Was hat Donald Trump mit der Sache zu tun?
US-Präsident Biden hat die Beamten zu einem entscheidenden Zeitpunkt nach Mexiko-Stadt geschickt, da die Zahl der Grenzübertritte einen Rekord erreicht hat und der Druck auf Biden wächst, die Krise zu lösen oder zumindest einzudämmen, die sich als ständige politische Schwachstelle erwiesen hat. Die Situation an der amerikanisch-mexikanischen Grenze steht im Mittelpunkt einiger von Bidens wichtigsten Prioritäten für das Jahr 2024 – auch im Zusammenhang mit dem bevorstehenden Rennen um das Weisse Haus im kommenden Jahr.

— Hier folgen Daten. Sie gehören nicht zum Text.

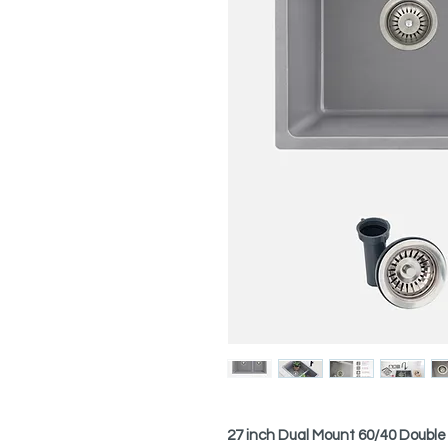
27 inch Dual Mount 60/40 Double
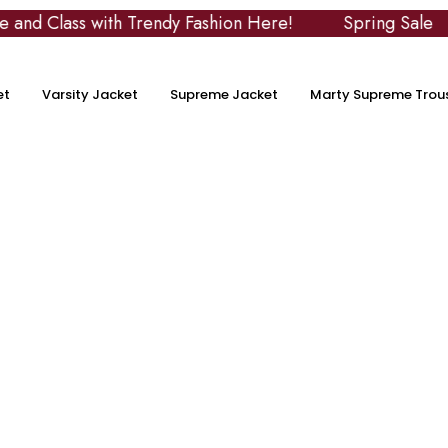
lass with Trendy Fashion Here!
Spring Sale
U
et
Varsity Jacket
Supreme Jacket
Marty Supreme Trou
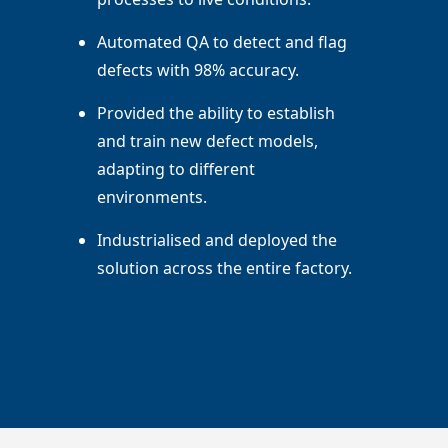
Automated QA to detect and flag
defects with 98% accuracy.
Provided the ability to establish
and train new defect models,
adapting to different
environments.
Industrialised and deployed the
solution across the entire factory.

Und: Auch der republikanische Präsidentschaftskandidat Trump macht die illegale Migration zum Kernthema seines Wahlkampfs für den Präsidentschaftsposten 2024. Die Bekämpfung der illegalen Einwanderung war bereits ein Schwerpunkt von Trumps Präsidentschaft, und es besteht kaum ein Zweifel daran, dass er diesem Thema im Falle seiner Wiederwahl erneut Priorität einräumen wird.
Trumps «zunehmend harsche, Migranten dämonisierende Sprache», wie CNN schreibt, erreicht neue Extreme. Bei einer Kundgebung in New Hampshire eine Woche vor Weihnachten zog Trump Vergleiche mit der Sprache Nazideutschlands, als er sagte, Migranten aus Afrika, Asien und Südamerika «vergiften das Blut unseres Landes».